Our success in implementing our business strategy depends largely on the skills, experience and performance of key members of our executive management team and others in key management positions, including Dr. Anish Bhatnagar, our Chief Executive Officer, David D. O’Toole, our Senior Vice President, Chief Financial Officer, Neil Cowen, our Senior Vice President of Drug Development, Anthony Wondka, our Senior Vice President of Research and Development, Otho Boone, our Vice President and General Manager of Neonatology, and Kristen Yen, our Vice President of Clinical & Regulatory.Regulatory Affairs. The collective efforts of each of these persons, and others working with them as a team, are critical to us as we continue to develop our technologies, tests and research and development and sales programs. As a result of the difficulty in locating qualified new management, the loss or incapacity of existing members of our executive management team could adversely affect our operations. If we were to lose one or more of these key employees, we could experience difficulties in finding qualified successors, competing effectively, developing our technologies and implementing our business strategy. Our Chief Executive Officer, Chief Financial Officer, Vice President & General Manager of Neonatology, Vice President of Clinical & Regulatory, Senior Vice President of Drug Development and Senior Vice President of Research and Development all have employment agreements; however, the existence of an employment agreement does not guarantee retention of members of our executive management team and we may not be able to retain those individuals for the duration of or beyond the end of their respective terms. We have secured a $1,000,000 “key person” life insurance policy on our Chief Executive Officer, Dr. Anish Bhatnagar, but do not otherwise maintain “key person” life insurance on any of our employees.
The loss of a key employee, the failure of a key employee to perform in his or her current position or our inability to attract and retain skilled employees could result in our inability to continue to grow our business or to implement our business strategy.

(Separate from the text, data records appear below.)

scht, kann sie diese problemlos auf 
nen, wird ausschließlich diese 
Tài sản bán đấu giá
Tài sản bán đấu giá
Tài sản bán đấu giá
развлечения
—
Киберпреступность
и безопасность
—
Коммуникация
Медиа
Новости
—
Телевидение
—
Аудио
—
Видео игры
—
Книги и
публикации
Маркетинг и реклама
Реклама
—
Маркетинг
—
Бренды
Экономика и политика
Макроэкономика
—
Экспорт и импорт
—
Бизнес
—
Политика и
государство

In addition, we rely on collaborators, consultants and advisors, including scientific and clinical advisors, to assist us in formulating our research and development and commercialization strategy. Our collaborators, consultants and advisors are generally employed by employers other than us and may have commitments under agreements with other entities that may limit their availability to us.
There is a scarcity of experienced professionals in our industry. If we are not able to retain and recruit personnel with the requisite technical skills, we may be unable to successfully execute our business strategy.

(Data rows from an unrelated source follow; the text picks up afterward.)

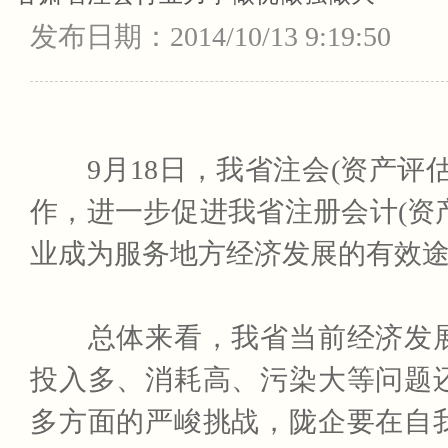
发布日期：
2014/10/13 9:19:50
9月18日，我省注会(资产评
作，进一步促进我省注册会计(资
业成为服务地方经济发展的有效
总体来看，我省当前经济发展
投入多、消耗高、污染大等问题
多方面的严峻挑战，陇企要在自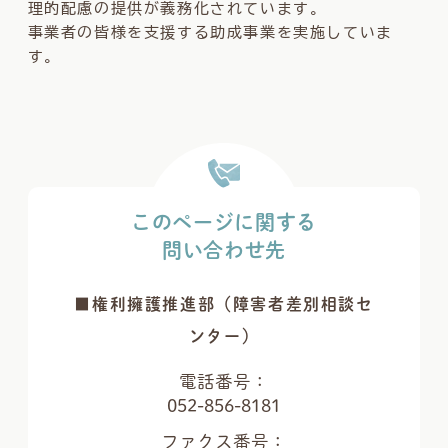
理的配慮の提供が義務化されています。
事業者の皆様を支援する助成事業を実施していま
す。
このページに関する
問い合わせ先
■権利擁護推進部（障害者差別相談セ
ンター）
電話番号：
052-856-8181
ファクス番号：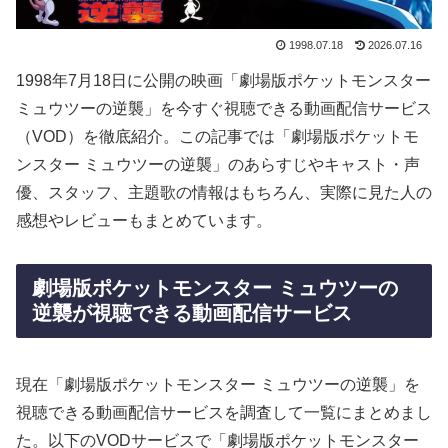
1998.07.18
2026.07.16
1998年7月18日に公開の映画「劇場版ポケットモンスター
ミュウツーの逆襲」を今すぐ視聴できる動画配信サービス
（VOD）を徹底紹介。この記事では「劇場版ポケットモ
ンスター ミュウツーの逆襲」のあらすじやキャスト・声
優、スタッフ、主題歌の情報はもちろん、実際に見た人の
感想やレビューもまとめています。
劇場版ポケットモンスター ミュウツーの
逆襲が視聴できる動画配信サービス
現在「劇場版ポケットモンスター ミュウツーの逆襲」を
視聴できる動画配信サービスを調査して一覧にまとめまし
た。以下のVODサービスで「劇場版ポケットモンスター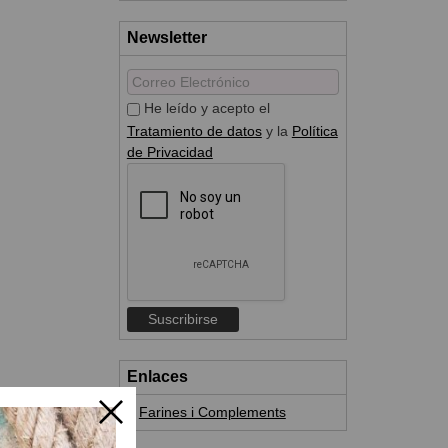
Newsletter
He leído y acepto el
Tratamiento de datos
y la
Política
de Privacidad
Enlaces
Farines i Complements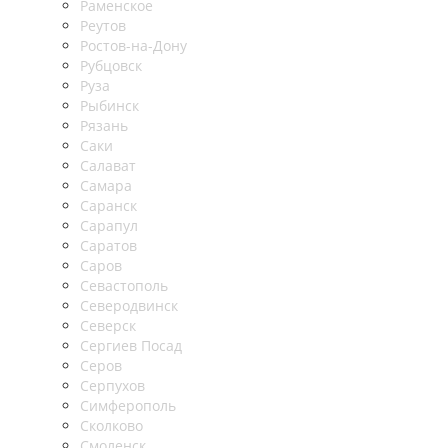
Раменское
Реутов
Ростов-на-Дону
Рубцовск
Руза
Рыбинск
Рязань
Саки
Салават
Самара
Саранск
Сарапул
Саратов
Саров
Севастополь
Северодвинск
Северск
Сергиев Посад
Серов
Серпухов
Симферополь
Сколково
Смоленск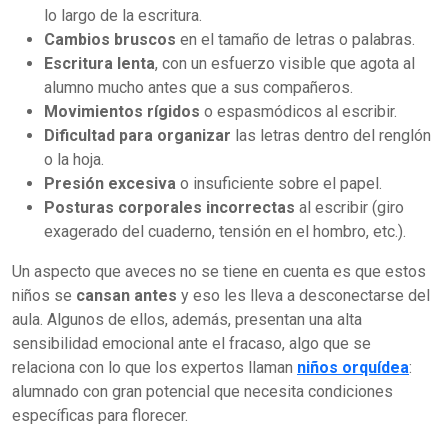
lo largo de la escritura.
Cambios bruscos
en el tamaño de letras o palabras.
Escritura lenta
, con un esfuerzo visible que agota al
alumno mucho antes que a sus compañeros.
Movimientos rígidos
o espasmódicos al escribir.
Dificultad para organizar
las letras dentro del renglón
o la hoja.
Presión excesiva
o insuficiente sobre el papel.
Posturas corporales incorrectas
al escribir (giro
exagerado del cuaderno, tensión en el hombro, etc.).
Un aspecto que aveces no se tiene en cuenta es que estos
niños se
cansan antes
y eso les lleva a desconectarse del
aula. Algunos de ellos, además, presentan una alta
sensibilidad emocional ante el fracaso, algo que se
relaciona con lo que los expertos llaman
niños orquídea
:
alumnado con gran potencial que necesita condiciones
específicas para florecer.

The specialized nature of our industry results in an inherent scarcity of experienced personnel in the field. Our future success depends upon our ability to attract and retain highly skilled personnel, including scientific, technical, commercial, business, regulatory and administrative personnel, necessary to support our anticipated growth, develop our business and perform certain contractual obligations. Given the scarcity of professionals with the scientific knowledge that we require and the competition for qualified personnel among biotechnology and medical device businesses, we may not succeed in attracting or retaining the personnel we require to continue and grow our operations.

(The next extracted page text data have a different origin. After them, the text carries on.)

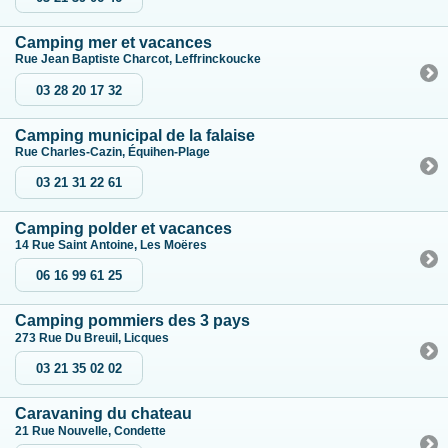
Camping mer et vacances
Rue Jean Baptiste Charcot, Leffrinckoucke
03 28 20 17 32
Camping municipal de la falaise
Rue Charles-Cazin, Équihen-Plage
03 21 31 22 61
Camping polder et vacances
14 Rue Saint Antoine, Les Moëres
06 16 99 61 25
Camping pommiers des 3 pays
273 Rue Du Breuil, Licques
03 21 35 02 02
Caravaning du chateau
21 Rue Nouvelle, Condette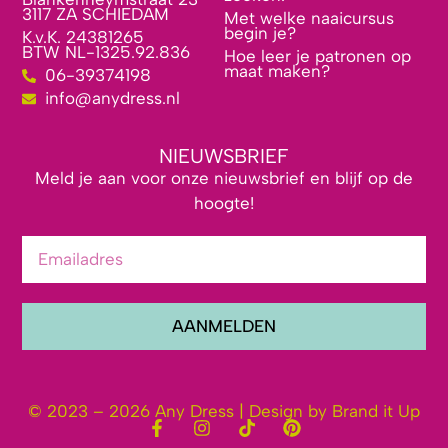
3117 ZA SCHIEDAM
Met welke naaicursus
begin je?
K.v.K. 24381265
BTW NL-1325.92.836
Hoe leer je patronen op
maat maken?
06-39374198
info@anydress.nl
NIEUWSBRIEF
Meld je aan voor onze nieuwsbrief en blijf op de
hoogte!
AANMELDEN
© 2023 – 2026 Any Dress | Design by Brand it Up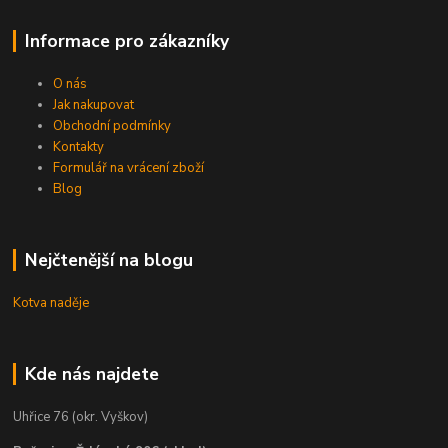
Informace pro zákazníky
O nás
Jak nakupovat
Obchodní podmínky
Kontakty
Formulář na vrácení zboží
Blog
Nejčtenější na blogu
Kotva naděje
Kde nás najdete
Uhřice 76 (okr. Vyškov)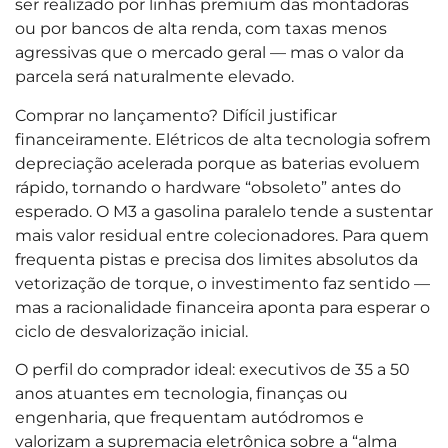
ser realizado por linhas premium das montadoras
ou por bancos de alta renda, com taxas menos
agressivas que o mercado geral — mas o valor da
parcela será naturalmente elevado.
Comprar no lançamento? Difícil justificar
financeiramente. Elétricos de alta tecnologia sofrem
depreciação acelerada porque as baterias evoluem
rápido, tornando o hardware “obsoleto” antes do
esperado. O M3 a gasolina paralelo tende a sustentar
mais valor residual entre colecionadores. Para quem
frequenta pistas e precisa dos limites absolutos da
vetorização de torque, o investimento faz sentido —
mas a racionalidade financeira aponta para esperar o
ciclo de desvalorização inicial.
O perfil do comprador ideal: executivos de 35 a 50
anos atuantes em tecnologia, finanças ou
engenharia, que frequentam autódromos e
valorizam a supremacia eletrônica sobre a “alma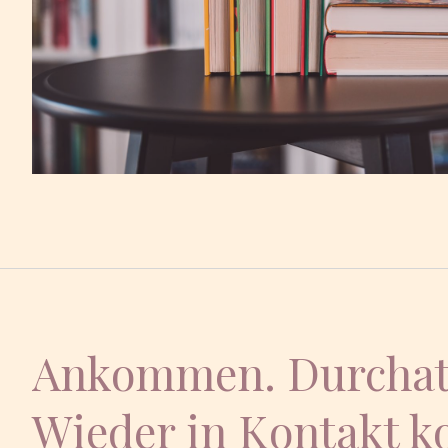
Ankommen. Durcha
Wieder in Kontakt 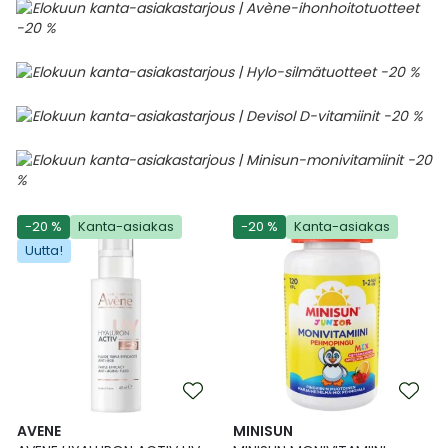
-20 %
Kanta-asiakas
-20 %
Kanta-asiakas
Uutta!
AVENE
MINISUN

We may encounter manufacturing problems or delays that could result in lost revenue. Additionally, we currently rely on third-party suppliers for critical materials needed to manufacture our Serenz devices, CoSense monitors and consumables, other neonatology products, as well as our planned products. Any problems experienced by these suppliers could result in a delay or interruption of their supply to us, and as a result, we may face delays in the commercialization of our neonatology products or the development and commercialization of planned products.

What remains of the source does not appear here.